Scientific Approach:
Establish correlations between multi-physical measurements and battery degradation mechanisms
Explore hybrid PIML approaches for multi-physical data fusion
Develop learning architectures integrating physical constraints while processing heterogeneous data
Extend methodologies to emerging Na-Ion battery technologies
Methodology:
The research will utilize an extensive multi-instrumented cell database, analyzing measurement signatures and developing innovative PIML algorithms that optimize multi-sensor data fusion and validate performance using real-world data.
Expected Outcomes:
The thesis aims to provide valuable recommendations for battery system instrumentation, develop advanced diagnostic algorithms, and contribute significantly to improving the reliability and sustainability of electrochemical storage systems, with potential academic and industrial impacts.

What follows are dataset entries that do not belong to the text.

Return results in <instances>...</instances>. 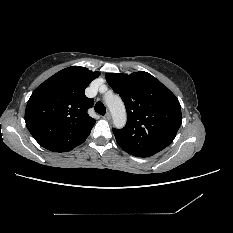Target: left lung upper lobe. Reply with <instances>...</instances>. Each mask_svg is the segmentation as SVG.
Returning <instances> with one entry per match:
<instances>
[{
	"label": "left lung upper lobe",
	"mask_w": 233,
	"mask_h": 233,
	"mask_svg": "<svg viewBox=\"0 0 233 233\" xmlns=\"http://www.w3.org/2000/svg\"><path fill=\"white\" fill-rule=\"evenodd\" d=\"M105 77L127 111L126 126L113 129L119 146L129 154L149 157L171 144L182 123L177 97L144 71L107 73Z\"/></svg>",
	"instance_id": "1"
}]
</instances>
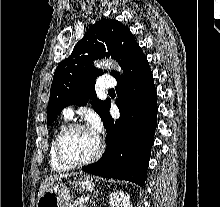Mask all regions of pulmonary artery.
Returning a JSON list of instances; mask_svg holds the SVG:
<instances>
[{"label": "pulmonary artery", "mask_w": 220, "mask_h": 207, "mask_svg": "<svg viewBox=\"0 0 220 207\" xmlns=\"http://www.w3.org/2000/svg\"><path fill=\"white\" fill-rule=\"evenodd\" d=\"M97 86L99 90H109L116 86V81L111 76H102L99 78ZM63 115L65 118H72L74 115V108L72 106L66 107L63 110Z\"/></svg>", "instance_id": "e3ab8cb5"}]
</instances>
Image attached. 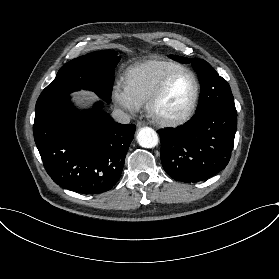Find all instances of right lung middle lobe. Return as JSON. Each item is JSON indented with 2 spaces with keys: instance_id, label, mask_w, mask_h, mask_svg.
Here are the masks:
<instances>
[{
  "instance_id": "dd1d6c3e",
  "label": "right lung middle lobe",
  "mask_w": 279,
  "mask_h": 279,
  "mask_svg": "<svg viewBox=\"0 0 279 279\" xmlns=\"http://www.w3.org/2000/svg\"><path fill=\"white\" fill-rule=\"evenodd\" d=\"M119 60L114 50H103L66 63L40 94L36 110L80 89L94 91L102 100L110 103L115 67Z\"/></svg>"
}]
</instances>
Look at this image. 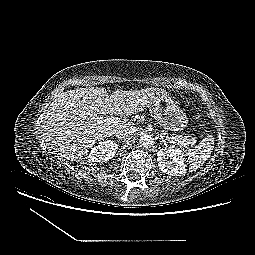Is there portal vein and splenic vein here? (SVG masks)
I'll list each match as a JSON object with an SVG mask.
<instances>
[{
	"mask_svg": "<svg viewBox=\"0 0 255 255\" xmlns=\"http://www.w3.org/2000/svg\"><path fill=\"white\" fill-rule=\"evenodd\" d=\"M98 122L99 123L108 122V123H111V124H118V123L121 122V119L118 118V117H109L107 119L99 118Z\"/></svg>",
	"mask_w": 255,
	"mask_h": 255,
	"instance_id": "1",
	"label": "portal vein and splenic vein"
}]
</instances>
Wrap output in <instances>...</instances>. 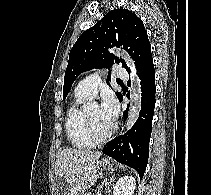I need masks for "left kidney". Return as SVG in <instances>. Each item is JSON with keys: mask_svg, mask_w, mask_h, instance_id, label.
I'll list each match as a JSON object with an SVG mask.
<instances>
[{"mask_svg": "<svg viewBox=\"0 0 211 195\" xmlns=\"http://www.w3.org/2000/svg\"><path fill=\"white\" fill-rule=\"evenodd\" d=\"M136 189V180L133 176L125 175L116 182L113 195H133Z\"/></svg>", "mask_w": 211, "mask_h": 195, "instance_id": "left-kidney-1", "label": "left kidney"}]
</instances>
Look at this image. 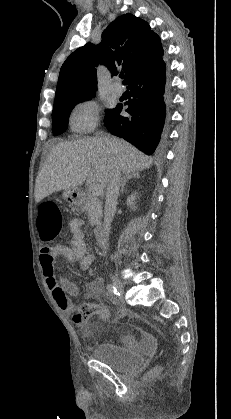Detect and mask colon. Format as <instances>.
Segmentation results:
<instances>
[{
  "instance_id": "colon-1",
  "label": "colon",
  "mask_w": 231,
  "mask_h": 419,
  "mask_svg": "<svg viewBox=\"0 0 231 419\" xmlns=\"http://www.w3.org/2000/svg\"><path fill=\"white\" fill-rule=\"evenodd\" d=\"M63 225V218L58 205L52 200L43 201L38 209V226L43 241L49 242L57 238ZM81 318H89L95 314L106 319L109 317L107 308H99L94 304H83L79 308ZM156 371H151L148 377L153 376Z\"/></svg>"
}]
</instances>
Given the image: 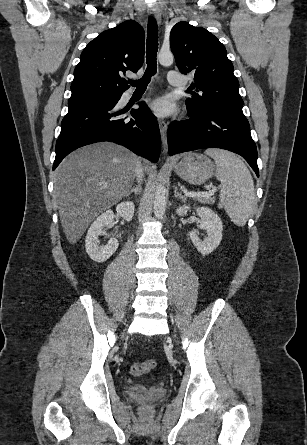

Defense of scene analysis models against adversarial attacks
In many applications, scene analysis modules such as object detection and recognition, or pose recognition, are required. Deep neural networks are nowadays among the most efficient models to perform a large number of vision tasks, sometimes simultaneously in case of multitask learning. However, it has been shown that they are vulnerable to adversarial attacks: Indeed, it is possible to add to the input data some perturbations imperceptible by the human eye which undermine the results during the inference made by the neural network. However, a guarantee of reliable results is essential for applications such as autonomous vehicles or person search for video surveillance, where security is critical. Different types of adversarial attacks and defenses have been proposed, most often for the classification problem (of images, in particular). Some works have addressed the attack of embedding optimized by metric learning, especially used for open-set tasks such as object re-identification, facial recognition or image retrieval by content. The types of attacks have multiplied: some universal, other optimized on a particular instance. The proposed defenses must deal with new threats without sacrificing too much of the initial performance of the model. Protecting input data from adversarial attacks is essential for decision systems where security vulnerabilities are critical. One way to protect this data is to develop defenses against these attacks. Therefore, the objective will be to study and propose different attacks and defenses applicable to scene analysis modules, especially those for object detection and object instance search in images.